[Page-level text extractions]

====================

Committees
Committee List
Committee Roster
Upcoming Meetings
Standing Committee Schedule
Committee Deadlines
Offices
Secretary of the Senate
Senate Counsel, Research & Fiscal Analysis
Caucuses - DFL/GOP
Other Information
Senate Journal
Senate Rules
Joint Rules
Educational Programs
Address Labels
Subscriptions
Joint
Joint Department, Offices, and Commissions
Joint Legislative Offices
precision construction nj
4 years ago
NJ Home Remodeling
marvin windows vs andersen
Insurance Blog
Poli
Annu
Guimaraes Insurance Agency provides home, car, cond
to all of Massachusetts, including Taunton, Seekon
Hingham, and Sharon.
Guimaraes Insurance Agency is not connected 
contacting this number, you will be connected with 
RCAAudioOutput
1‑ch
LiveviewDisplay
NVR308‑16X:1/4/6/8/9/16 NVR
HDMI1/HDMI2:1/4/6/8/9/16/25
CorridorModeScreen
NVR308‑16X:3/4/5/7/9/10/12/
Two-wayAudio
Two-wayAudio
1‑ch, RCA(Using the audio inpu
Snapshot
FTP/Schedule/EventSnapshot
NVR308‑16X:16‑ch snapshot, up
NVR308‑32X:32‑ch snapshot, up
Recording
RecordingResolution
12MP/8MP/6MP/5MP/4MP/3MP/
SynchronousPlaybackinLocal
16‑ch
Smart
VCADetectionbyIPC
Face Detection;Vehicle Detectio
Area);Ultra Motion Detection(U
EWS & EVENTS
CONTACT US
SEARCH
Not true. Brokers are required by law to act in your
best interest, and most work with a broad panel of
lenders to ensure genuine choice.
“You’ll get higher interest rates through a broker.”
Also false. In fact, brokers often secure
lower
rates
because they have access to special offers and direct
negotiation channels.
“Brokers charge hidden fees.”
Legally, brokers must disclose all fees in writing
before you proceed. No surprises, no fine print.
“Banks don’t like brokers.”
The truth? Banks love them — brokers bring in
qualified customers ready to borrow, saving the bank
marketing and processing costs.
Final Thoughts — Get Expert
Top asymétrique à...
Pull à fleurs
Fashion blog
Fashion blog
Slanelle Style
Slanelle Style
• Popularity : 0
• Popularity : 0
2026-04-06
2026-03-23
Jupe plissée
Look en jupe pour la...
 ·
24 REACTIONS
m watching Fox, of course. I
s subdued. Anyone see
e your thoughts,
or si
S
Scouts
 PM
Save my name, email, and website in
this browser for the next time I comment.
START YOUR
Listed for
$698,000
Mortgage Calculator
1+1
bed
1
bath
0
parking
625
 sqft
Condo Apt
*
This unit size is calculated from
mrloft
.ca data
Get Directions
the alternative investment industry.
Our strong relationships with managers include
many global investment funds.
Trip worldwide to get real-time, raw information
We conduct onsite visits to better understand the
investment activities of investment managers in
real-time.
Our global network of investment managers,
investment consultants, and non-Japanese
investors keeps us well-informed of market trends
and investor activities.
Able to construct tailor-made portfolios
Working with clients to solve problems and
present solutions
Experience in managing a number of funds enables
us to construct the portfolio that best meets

====================

Instructions for the task = Return a faithful copy of all the records above.

Written answer =
Committees
Committee List
Committee Roster
Upcoming Meetings
Standing Committee Schedule
Committee Deadlines
Offices
Secretary of the Senate
Senate Counsel, Research & Fiscal Analysis
Caucuses - DFL/GOP
Other Information
Senate Journal
Senate Rules
Joint Rules
Educational Programs
Address Labels
Subscriptions
Joint
Joint Department, Offices, and Commissions
Joint Legislative Offices
precision construction nj
4 years ago
NJ Home Remodeling
marvin windows vs andersen
Insurance Blog
Poli
Annu
Guimaraes Insurance Agency provides home, car, cond
to all of Massachusetts, including Taunton, Seekon
Hingham, and Sharon.
Guimaraes Insurance Agency is not connected 
contacting this number, you will be connected with 
RCAAudioOutput
1‑ch
LiveviewDisplay
NVR308‑16X:1/4/6/8/9/16 NVR
HDMI1/HDMI2:1/4/6/8/9/16/25
CorridorModeScreen
NVR308‑16X:3/4/5/7/9/10/12/
Two-wayAudio
Two-wayAudio
1‑ch, RCA(Using the audio inpu
Snapshot
FTP/Schedule/EventSnapshot
NVR308‑16X:16‑ch snapshot, up
NVR308‑32X:32‑ch snapshot, up
Recording
RecordingResolution
12MP/8MP/6MP/5MP/4MP/3MP/
SynchronousPlaybackinLocal
16‑ch
Smart
VCADetectionbyIPC
Face Detection;Vehicle Detectio
Area);Ultra Motion Detection(U
EWS & EVENTS
CONTACT US
SEARCH
Not true. Brokers are required by law to act in your
best interest, and most work with a broad panel of
lenders to ensure genuine choice.
“You’ll get higher interest rates through a broker.”
Also false. In fact, brokers often secure
lower
rates
because they have access to special offers and direct
negotiation channels.
“Brokers charge hidden fees.”
Legally, brokers must disclose all fees in writing
before you proceed. No surprises, no fine print.
“Banks don’t like brokers.”
The truth? Banks love them — brokers bring in
qualified customers ready to borrow, saving the bank
marketing and processing costs.
Final Thoughts — Get Expert
Top asymétrique à...
Pull à fleurs
Fashion blog
Fashion blog
Slanelle Style
Slanelle Style
• Popularity : 0
• Popularity : 0
2026-04-06
2026-03-23
Jupe plissée
Look en jupe pour la...
 ·
24 REACTIONS
m watching Fox, of course. I
s subdued. Anyone see
e your thoughts,
or si
S
Scouts
 PM
Save my name, email, and website in
this browser for the next time I comment.
START YOUR
Listed for
$698,000
Mortgage Calculator
1+1
bed
1
bath
0
parking
625
 sqft
Condo Apt
*
This unit size is calculated from
mrloft
.ca data
Get Directions
the alternative investment industry.
Our strong relationships with managers include
many global investment funds.
Trip worldwide to get real-time, raw information
We conduct onsite visits to better understand the
investment activities of investment managers in
real-time.
Our global network of investment managers,
investment consultants, and non-Japanese
investors keeps us well-informed of market trends
and investor activities.
Able to construct tailor-made portfolios
Working with clients to solve problems and
present solutions
Experience in managing a number of funds enables
us to construct the portfolio that best meets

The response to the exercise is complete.